Fix `DenseRetrievalExactSearch` evaluation #154

NouamaneTazi · 2023-08-12T17:21:45Z

I noticed there was a problem in the way we handled queries that exist in the retrieval corpus. By default we have ignore_identical_ids=True which pops these duplicated queries from the results. Which means some queries would have top_k retrieved documents, while others have top_k-1 retrieved documents.

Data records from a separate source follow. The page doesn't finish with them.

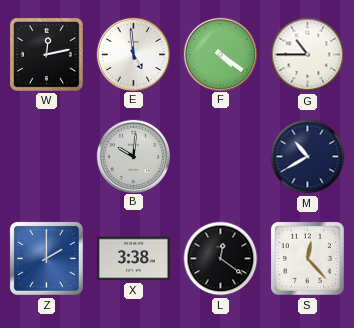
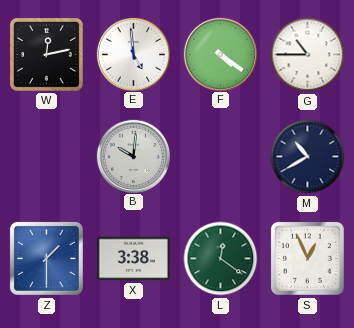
Z: 2:00 -> 1:30
L dial: black -> green
S: 12:23 -> 12:56
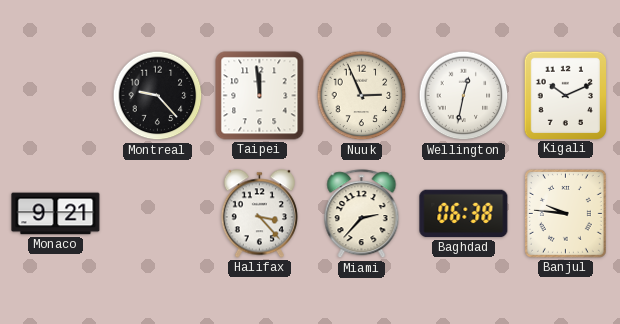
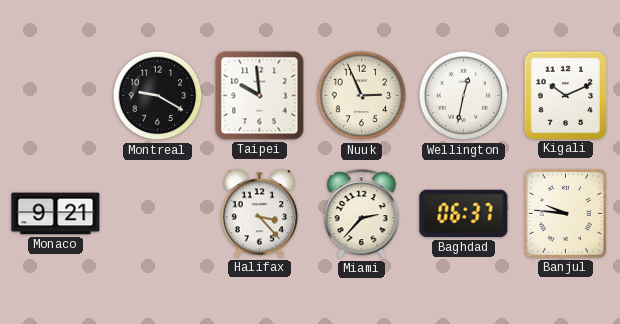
Montreal: 9:23 -> 9:20
Taipei: 11:59 -> 9:59
Baghdad: 06:38 -> 06:37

Fixing this behaviour gives a noticeable change in scores. Here's the difference in scores noticed for "intfloat/e5-large" on ArguAna evaluated using MTEB:

    model = SentenceTransformer("intfloat/e5-large", device="cuda")
    eval = MTEB(tasks=["ArguAna"])
    eval.run(model, batch_size=512*2, corpus_chunk_size=10000, overwrite_results=True)

Scores before fix:

INFO:mteb.evaluation.MTEB:Scores: {'ndcg_at_1': 0.27596, 'ndcg_at_3': 0.42701, 'ndcg_at_5': 0.48151, 'ndcg_at_10': 0.53452, 'ndcg_at_100': 0.57081, 'ndcg_at_1000': 0.57226, 'map_at_1': 0.27596, 'map_at_3': 0.38976, 'map_at_5': 0.41967, 'map_at_10': 0.44187, 'map_at_100': 0.4507, 'map_at_1000': 0.45077, 'recall_at_1': 0.27596, 'recall_at_3': 0.53485, 'recall_at_5': 0.66856, 'recall_at_10': 0.83073, 'recall_at_100': 0.98578, 'recall_at_1000': 0.99644, 'precision_at_1': 0.27596, 'precision_at_3': 0.17828, 'precision_at_5': 0.13371, 'precision_at_10': 0.08307, 'precision_at_100': 0.00986, 'precision_at_1000': 0.001, 'mrr_at_1': 0.28378, 'mrr_at_3': 0.39284, 'mrr_at_5': 0.42261, 'mrr_at_10': 0.44498, 'mrr_at_100': 0.45374, 'mrr_at_1000': 0.45381, 'evaluation_time': 127.59}

Scores after fix:

INFO:mteb.evaluation.MTEB:Scores: {'ndcg_at_1': 0.41963, 'ndcg_at_3': 0.57859, 'ndcg_at_5': 0.62677, 'ndcg_at_10': 0.65648, 'ndcg_at_100': 0.67739, 'ndcg_at_1000': 0.67846, 'map_at_1': 0.41963, 'map_at_3': 0.53983, 'map_at_5': 0.56664, 'map_at_10': 0.57907, 'map_at_100': 0.58407, 'map_at_1000': 0.58413, 'recall_at_1': 0.41963, 'recall_at_3': 0.69061, 'recall_at_5': 0.80725, 'recall_at_10': 0.89829, 'recall_at_100': 0.98862, 'recall_at_1000': 0.99644, 'precision_at_1': 0.41963, 'precision_at_3': 0.2302, 'precision_at_5': 0.16145, 'precision_at_10': 0.08983, 'precision_at_100': 0.00989, 'precision_at_1000': 0.001, 'mrr_at_1': 0.41963, 'mrr_at_3': 0.53983, 'mrr_at_5': 0.56664, 'mrr_at_10': 0.57907, 'mrr_at_100': 0.58407, 'mrr_at_1000': 0.58413, 'evaluation_time': 112.69}

cc @thakur-nandan

Muennighoff

I'm not fully understanding yet, maybe you can help me out 😅🧐

Muennighoff · 2023-08-15T21:52:42Z

beir/retrieval/search/dense/exact_search.py

@@ -45,6 +46,9 @@ def search(self,
        logger.info("Sorting Corpus by document length (Longest first)...")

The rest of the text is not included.